* **Extracted entries**

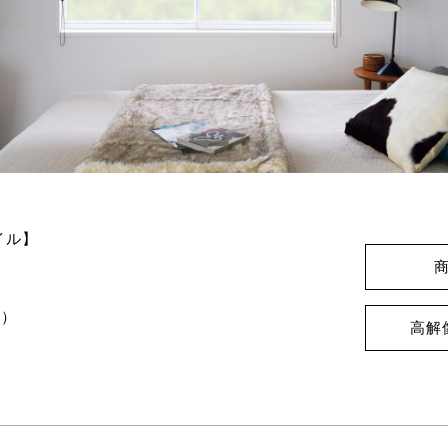
イル】
B）
高解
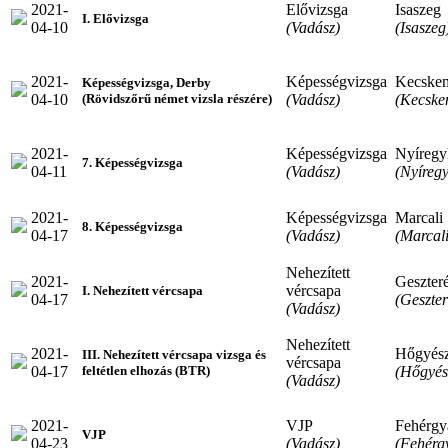
2021-
Elővizsga
Isaszeg
I. Elővizsga
04-10
(Vadász)
(Isaszeg
2021-
Képességvizsga
Kecske
Képességvizsga, Derby
04-10
(Vadász)
(Kecske
(Rövidszőrű német vizsla részére)
2021-
Képességvizsga
Nyíregy
7. Képességvizsga
04-11
(Vadász)
(Nyíreg
2021-
Képességvizsga
Marcali
8. Képességvizsga
04-17
(Vadász)
(Marcali
Nehezített
2021-
Geszter
vércsapa
I. Nehezített vércsapa
04-17
(Geszte
(Vadász)
Nehezített
2021-
Hőgyés
III. Nehezített vércsapa vizsga és
vércsapa
04-17
(Hőgyés
feltétlen elhozás (BTR)
(Vadász)
2021-
VJP
Fehérgy
VJP
04-23
(Vadász)
(Fehérg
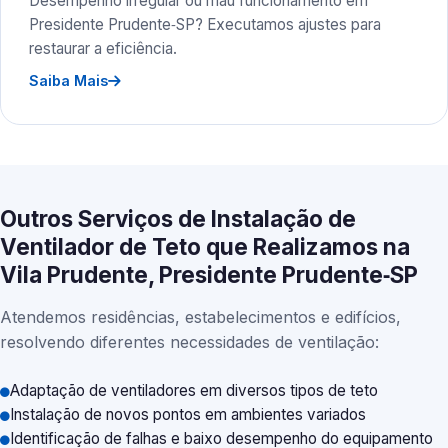
Desempenho irregular ou mau funcionamento em
Presidente Prudente‑SP? Executamos ajustes para
restaurar a eficiência.
Saiba Mais
Outros Serviços de Instalação de
Ventilador de Teto que Realizamos na
Vila Prudente, Presidente Prudente‑SP
Atendemos residências, estabelecimentos e edifícios,
resolvendo diferentes necessidades de ventilação:
Adaptação de ventiladores em diversos tipos de teto
Instalação de novos pontos em ambientes variados
Identificação de falhas e baixo desempenho do equipamento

* **Task to complete**
Exclude the images, then output the data above word for word.

* **Task result**
イル】
B）
高解
2021-
Elővizsga
Isaszeg
I. Elővizsga
04-10
(Vadász)
(Isaszeg
2021-
Képességvizsga
Kecske
Képességvizsga, Derby
04-10
(Vadász)
(Kecske
(Rövidszőrű német vizsla részére)
2021-
Képességvizsga
Nyíregy
7. Képességvizsga
04-11
(Vadász)
(Nyíreg
2021-
Képességvizsga
Marcali
8. Képességvizsga
04-17
(Vadász)
(Marcali
Nehezített
2021-
Geszter
vércsapa
I. Nehezített vércsapa
04-17
(Geszte
(Vadász)
Nehezített
2021-
Hőgyés
III. Nehezített vércsapa vizsga és
vércsapa
04-17
(Hőgyés
feltétlen elhozás (BTR)
(Vadász)
2021-
VJP
Fehérgy
VJP
04-23
(Vadász)
(Fehérg
Desempenho irregular ou mau funcionamento em
Presidente Prudente‑SP? Executamos ajustes para
restaurar a eficiência.
Saiba Mais
Outros Serviços de Instalação de
Ventilador de Teto que Realizamos na
Vila Prudente, Presidente Prudente‑SP
Atendemos residências, estabelecimentos e edifícios,
resolvendo diferentes necessidades de ventilação:
Adaptação de ventiladores em diversos tipos de teto
Instalação de novos pontos em ambientes variados
Identificação de falhas e baixo desempenho do equipamento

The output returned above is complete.